§ WHAT IS REQUIRED: Please repeat the lines below, exactly and only, from the one that holds "はい！FakeMakerは完全に無料でご利用いただけます。隠れ" through the one that holds "プロギアの「4層フェース」が".

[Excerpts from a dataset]

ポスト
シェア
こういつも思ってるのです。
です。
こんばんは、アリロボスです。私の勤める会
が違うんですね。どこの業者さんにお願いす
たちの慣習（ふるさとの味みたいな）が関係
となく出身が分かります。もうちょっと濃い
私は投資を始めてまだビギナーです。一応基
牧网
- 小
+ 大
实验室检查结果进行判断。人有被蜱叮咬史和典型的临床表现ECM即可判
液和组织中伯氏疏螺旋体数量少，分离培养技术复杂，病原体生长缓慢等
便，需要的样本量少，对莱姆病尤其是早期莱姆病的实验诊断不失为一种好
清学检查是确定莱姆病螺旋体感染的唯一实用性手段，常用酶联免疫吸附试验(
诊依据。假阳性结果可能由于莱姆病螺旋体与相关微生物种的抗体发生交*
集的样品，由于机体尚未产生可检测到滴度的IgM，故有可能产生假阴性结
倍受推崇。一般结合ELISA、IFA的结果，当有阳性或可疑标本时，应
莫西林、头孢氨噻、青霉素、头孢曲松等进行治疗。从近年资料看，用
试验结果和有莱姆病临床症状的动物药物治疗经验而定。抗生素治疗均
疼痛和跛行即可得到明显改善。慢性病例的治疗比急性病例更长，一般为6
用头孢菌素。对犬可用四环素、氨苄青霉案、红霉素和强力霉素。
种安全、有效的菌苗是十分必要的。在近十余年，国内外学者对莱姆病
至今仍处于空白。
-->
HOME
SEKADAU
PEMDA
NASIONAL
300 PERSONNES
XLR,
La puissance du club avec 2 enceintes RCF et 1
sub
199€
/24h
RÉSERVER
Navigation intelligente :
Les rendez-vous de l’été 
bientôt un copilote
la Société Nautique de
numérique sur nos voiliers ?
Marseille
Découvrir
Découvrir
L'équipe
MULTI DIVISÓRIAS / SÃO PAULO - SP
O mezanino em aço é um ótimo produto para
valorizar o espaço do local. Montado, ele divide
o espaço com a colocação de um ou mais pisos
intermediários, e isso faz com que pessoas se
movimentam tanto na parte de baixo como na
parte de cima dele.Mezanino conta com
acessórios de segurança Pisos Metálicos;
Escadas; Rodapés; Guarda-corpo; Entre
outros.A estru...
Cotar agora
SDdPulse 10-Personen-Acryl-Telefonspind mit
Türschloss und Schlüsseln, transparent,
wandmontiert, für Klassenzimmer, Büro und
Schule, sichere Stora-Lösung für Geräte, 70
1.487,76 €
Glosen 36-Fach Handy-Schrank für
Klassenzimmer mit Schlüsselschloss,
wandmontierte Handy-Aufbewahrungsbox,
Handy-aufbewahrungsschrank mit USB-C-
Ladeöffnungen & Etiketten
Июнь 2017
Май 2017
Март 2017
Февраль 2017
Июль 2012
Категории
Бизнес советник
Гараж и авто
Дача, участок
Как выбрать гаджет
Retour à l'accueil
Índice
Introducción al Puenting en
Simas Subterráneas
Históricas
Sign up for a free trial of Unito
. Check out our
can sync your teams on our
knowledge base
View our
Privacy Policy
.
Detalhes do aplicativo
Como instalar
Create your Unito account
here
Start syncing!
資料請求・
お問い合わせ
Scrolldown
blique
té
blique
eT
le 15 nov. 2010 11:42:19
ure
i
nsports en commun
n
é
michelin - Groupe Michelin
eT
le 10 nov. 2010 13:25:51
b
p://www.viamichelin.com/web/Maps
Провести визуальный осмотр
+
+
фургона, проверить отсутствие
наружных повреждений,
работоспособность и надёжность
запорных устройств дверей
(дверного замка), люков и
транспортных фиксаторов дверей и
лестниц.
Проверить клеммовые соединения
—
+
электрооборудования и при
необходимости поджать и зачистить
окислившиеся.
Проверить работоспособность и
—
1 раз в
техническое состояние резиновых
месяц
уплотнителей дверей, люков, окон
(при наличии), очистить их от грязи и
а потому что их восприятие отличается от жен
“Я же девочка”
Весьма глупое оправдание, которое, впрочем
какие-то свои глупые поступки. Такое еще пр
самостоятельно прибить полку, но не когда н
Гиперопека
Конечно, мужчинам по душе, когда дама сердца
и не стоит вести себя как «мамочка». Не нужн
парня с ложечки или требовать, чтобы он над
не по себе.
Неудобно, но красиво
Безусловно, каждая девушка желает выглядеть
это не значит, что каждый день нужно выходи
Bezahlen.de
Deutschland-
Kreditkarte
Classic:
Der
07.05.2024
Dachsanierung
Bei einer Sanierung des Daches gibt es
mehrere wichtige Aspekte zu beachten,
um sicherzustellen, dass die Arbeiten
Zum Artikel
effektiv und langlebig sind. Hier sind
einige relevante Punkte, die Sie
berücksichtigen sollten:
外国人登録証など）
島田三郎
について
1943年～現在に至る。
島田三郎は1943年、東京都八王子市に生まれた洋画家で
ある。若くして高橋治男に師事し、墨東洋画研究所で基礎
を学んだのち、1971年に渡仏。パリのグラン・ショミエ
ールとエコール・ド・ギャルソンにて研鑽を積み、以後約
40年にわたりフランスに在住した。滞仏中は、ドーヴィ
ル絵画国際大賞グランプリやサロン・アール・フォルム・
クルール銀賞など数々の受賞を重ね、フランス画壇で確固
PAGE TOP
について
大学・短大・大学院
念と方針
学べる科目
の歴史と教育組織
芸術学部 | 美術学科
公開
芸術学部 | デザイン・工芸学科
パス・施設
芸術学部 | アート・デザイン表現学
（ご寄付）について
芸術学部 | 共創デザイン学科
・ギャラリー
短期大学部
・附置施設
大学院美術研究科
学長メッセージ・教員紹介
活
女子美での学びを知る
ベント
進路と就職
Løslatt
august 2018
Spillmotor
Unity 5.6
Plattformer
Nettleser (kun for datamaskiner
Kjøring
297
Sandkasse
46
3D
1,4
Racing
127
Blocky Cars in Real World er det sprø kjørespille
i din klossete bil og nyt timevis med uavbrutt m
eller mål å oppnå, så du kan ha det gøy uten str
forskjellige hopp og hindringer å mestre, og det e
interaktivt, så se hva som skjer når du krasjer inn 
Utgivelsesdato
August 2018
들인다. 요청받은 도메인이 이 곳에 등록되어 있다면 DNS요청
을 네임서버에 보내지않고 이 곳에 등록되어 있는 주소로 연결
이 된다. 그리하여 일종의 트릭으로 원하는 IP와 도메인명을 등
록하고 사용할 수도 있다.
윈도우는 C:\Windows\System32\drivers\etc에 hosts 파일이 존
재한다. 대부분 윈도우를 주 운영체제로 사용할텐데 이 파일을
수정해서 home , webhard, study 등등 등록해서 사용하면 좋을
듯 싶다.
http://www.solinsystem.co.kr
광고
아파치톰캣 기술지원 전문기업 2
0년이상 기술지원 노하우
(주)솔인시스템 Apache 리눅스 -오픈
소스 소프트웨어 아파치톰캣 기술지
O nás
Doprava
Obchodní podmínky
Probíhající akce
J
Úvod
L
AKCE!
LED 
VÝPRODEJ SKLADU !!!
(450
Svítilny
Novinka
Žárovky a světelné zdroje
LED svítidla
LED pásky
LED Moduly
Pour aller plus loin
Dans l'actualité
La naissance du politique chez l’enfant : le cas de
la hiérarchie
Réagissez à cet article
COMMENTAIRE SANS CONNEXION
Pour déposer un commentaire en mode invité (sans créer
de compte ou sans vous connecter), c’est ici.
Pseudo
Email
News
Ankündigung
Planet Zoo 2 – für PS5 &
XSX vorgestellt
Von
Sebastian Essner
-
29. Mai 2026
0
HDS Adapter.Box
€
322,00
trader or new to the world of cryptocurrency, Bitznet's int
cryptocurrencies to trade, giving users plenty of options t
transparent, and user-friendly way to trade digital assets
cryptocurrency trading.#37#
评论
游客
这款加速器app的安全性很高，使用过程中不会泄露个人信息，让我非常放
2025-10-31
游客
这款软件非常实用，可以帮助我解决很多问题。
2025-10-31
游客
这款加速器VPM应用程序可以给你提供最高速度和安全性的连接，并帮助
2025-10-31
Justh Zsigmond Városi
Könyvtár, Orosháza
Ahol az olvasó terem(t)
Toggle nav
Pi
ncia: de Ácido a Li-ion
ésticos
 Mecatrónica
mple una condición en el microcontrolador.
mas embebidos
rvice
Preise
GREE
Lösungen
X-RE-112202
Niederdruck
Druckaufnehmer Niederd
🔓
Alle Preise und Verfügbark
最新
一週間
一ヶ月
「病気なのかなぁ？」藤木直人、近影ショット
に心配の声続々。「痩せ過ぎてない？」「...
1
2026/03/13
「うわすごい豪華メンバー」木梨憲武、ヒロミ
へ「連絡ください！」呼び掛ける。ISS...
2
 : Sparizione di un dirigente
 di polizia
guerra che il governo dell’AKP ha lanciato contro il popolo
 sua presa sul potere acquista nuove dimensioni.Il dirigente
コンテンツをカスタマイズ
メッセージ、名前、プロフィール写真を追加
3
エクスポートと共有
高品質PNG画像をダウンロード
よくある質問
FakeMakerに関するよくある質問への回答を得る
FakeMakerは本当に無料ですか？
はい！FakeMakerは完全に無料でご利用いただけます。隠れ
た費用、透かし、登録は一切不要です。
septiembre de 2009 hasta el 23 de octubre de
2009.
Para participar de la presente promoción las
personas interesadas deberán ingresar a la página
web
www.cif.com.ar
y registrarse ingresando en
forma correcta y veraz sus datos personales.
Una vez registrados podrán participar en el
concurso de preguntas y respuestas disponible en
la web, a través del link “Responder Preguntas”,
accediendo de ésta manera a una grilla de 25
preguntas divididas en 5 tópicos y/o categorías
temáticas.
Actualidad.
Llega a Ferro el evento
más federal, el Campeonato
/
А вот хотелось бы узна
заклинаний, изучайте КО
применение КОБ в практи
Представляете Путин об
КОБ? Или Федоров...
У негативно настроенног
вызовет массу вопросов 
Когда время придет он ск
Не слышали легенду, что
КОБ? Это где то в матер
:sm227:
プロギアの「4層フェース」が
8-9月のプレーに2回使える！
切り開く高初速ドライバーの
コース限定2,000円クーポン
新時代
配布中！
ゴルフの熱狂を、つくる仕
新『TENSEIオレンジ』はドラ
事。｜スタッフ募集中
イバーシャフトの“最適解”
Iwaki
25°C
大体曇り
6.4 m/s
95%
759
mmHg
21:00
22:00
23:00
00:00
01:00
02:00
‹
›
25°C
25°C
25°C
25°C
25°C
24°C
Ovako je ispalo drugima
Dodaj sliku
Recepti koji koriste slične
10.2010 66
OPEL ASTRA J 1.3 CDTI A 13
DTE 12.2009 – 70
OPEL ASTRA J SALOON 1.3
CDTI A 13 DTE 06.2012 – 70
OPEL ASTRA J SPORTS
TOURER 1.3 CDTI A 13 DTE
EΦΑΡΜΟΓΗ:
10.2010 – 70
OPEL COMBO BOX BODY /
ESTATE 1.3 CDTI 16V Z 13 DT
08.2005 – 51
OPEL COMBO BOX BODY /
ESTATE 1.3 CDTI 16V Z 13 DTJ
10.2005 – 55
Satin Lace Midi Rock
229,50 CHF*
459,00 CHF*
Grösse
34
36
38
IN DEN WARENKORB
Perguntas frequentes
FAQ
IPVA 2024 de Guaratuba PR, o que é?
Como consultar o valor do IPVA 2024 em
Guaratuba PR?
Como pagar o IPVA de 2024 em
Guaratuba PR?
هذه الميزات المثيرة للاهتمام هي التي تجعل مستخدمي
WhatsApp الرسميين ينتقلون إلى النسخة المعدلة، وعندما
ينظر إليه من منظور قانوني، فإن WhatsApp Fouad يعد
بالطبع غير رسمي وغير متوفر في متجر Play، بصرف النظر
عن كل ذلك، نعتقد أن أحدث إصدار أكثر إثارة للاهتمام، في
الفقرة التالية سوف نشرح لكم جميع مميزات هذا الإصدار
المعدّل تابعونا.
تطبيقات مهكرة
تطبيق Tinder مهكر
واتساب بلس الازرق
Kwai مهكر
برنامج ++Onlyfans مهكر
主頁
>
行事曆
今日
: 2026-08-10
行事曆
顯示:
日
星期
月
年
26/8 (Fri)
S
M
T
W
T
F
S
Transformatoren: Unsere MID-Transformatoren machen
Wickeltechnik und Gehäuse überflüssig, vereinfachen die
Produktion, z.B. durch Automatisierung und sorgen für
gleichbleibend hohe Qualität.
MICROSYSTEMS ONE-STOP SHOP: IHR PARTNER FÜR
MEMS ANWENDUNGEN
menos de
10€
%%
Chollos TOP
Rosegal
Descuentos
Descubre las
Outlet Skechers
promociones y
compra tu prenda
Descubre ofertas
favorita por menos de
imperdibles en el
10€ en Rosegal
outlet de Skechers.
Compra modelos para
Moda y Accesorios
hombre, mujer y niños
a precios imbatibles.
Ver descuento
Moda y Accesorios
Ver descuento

§ ANSWER SPACE:
はい！FakeMakerは完全に無料でご利用いただけます。隠れ
た費用、透かし、登録は一切不要です。
septiembre de 2009 hasta el 23 de octubre de
2009.
Para participar de la presente promoción las
personas interesadas deberán ingresar a la página
web
www.cif.com.ar
y registrarse ingresando en
forma correcta y veraz sus datos personales.
Una vez registrados podrán participar en el
concurso de preguntas y respuestas disponible en
la web, a través del link “Responder Preguntas”,
accediendo de ésta manera a una grilla de 25
preguntas divididas en 5 tópicos y/o categorías
temáticas.
Actualidad.
Llega a Ferro el evento
más federal, el Campeonato
/
А вот хотелось бы узна
заклинаний, изучайте КО
применение КОБ в практи
Представляете Путин об
КОБ? Или Федоров...
У негативно настроенног
вызовет массу вопросов 
Когда время придет он ск
Не слышали легенду, что
КОБ? Это где то в матер
:sm227:
プロギアの「4層フェース」が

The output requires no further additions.